Remake d’une œuvre baptisée par la température de combustion du papier, illustrant une société dystopique où les lance-flammes policiers, enfin des pompiers, à la vocation corrompue depuis longtemps, s’acharnent à détruire la totalité de l’humanité en cramant tout livre, toile, et support informatique, et en condamnant tout membre d’une résistance qui les détient ou les protège. Celle-ci s’adapte en faisant de chacun de ses membres un livre vivant, et en conspirant la diffusion génétique mondiale d’une puce organique contenant l’ADN de l’art et de la connaissance perdus.
Les actions, le rythme et les rebondissements rendent cette version bien moins froide, immobile et plate que la première adaptation de 1966. Plus actualisée par l’informatique, les drogues et les médias, celle-ci est également un peu plus cow-boy, et tire sur une sentimentalité qui risque de massacrer un peu le message. On obtient un spectacle dystopique qui s’éloigne du sujet de base au profit d’une aventure dont l’ambiance et l’évolution individuelle rappelle Equilibrium, lui-même inspiré du même roman.

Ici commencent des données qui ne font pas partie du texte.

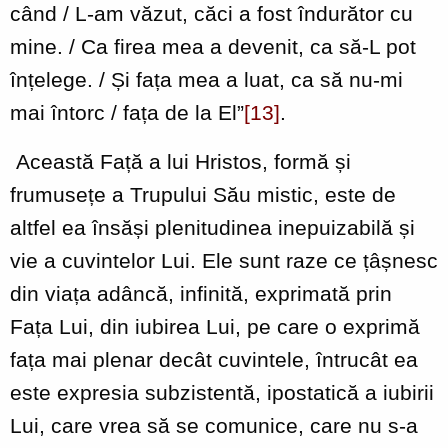
când / L-am văzut, căci a fost îndurător cu
mine. / Ca firea mea a devenit, ca să-L pot
înțelege. / Și fața mea a luat, ca să nu-mi
mai întorc / fața de la El”
[13]
.
Această Față a lui Hristos, formă și
frumusețe a Trupului Său mistic, este de
altfel ea însăși plenitudinea inepuizabilă și
vie a cuvintelor Lui. Ele sunt raze ce țâșnesc
din viața adâncă, infinită, exprimată prin
Fața Lui, din iubirea Lui, pe care o exprimă
fața mai plenar decât cuvintele, întrucât ea
este expresia subzistentă, ipostatică a iubirii
Lui, care vrea să se comunice, care nu s-a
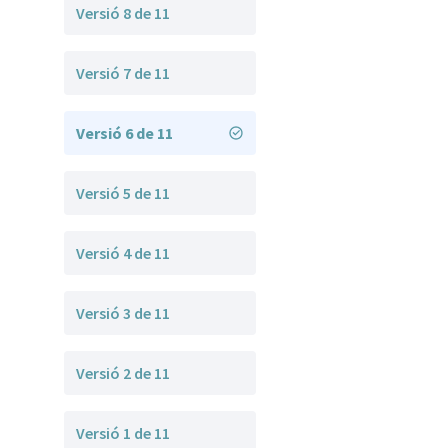
Versió 8 de 11
Versió 7 de 11
Versió 6 de 11
Versió 5 de 11
Versió 4 de 11
Versió 3 de 11
Versió 2 de 11
Versió 1 de 11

Je n’ai pourtant pas envie de dénigrer ce téléfilm qui m’a fait passer un bon moment, avec un Michael Shannon et Michael Jordan qui se défendent bien, même pour du déjà-vu. Car il a su remplir sa fonction philosophique par l’aspiration à la liberté malgré toute forme de conditionnement. Il montre la dictature révisionniste érigée par la destruction de l'histoire, de la science, de l’art, de l’intelligence et de la connaissance. Il décrit le despotisme légitimé par la perversion du principe d’égalité, obtenu par la destruction de l’exercice de la pensée, du verbe, de la création intellectuelle, de la question et du choix. Il dépeint l’éternelle méthodologie visant l’adhésion consentie d’une population lobotomisée depuis l’enfance, assurant ainsi la pérennité de sa tyrannie. Il révèle enfin son humanité, au sens spirituel, lorsque l’existence même de la vie ne peut trouver de sens qu’en déployant ses propres choix et sensibilité.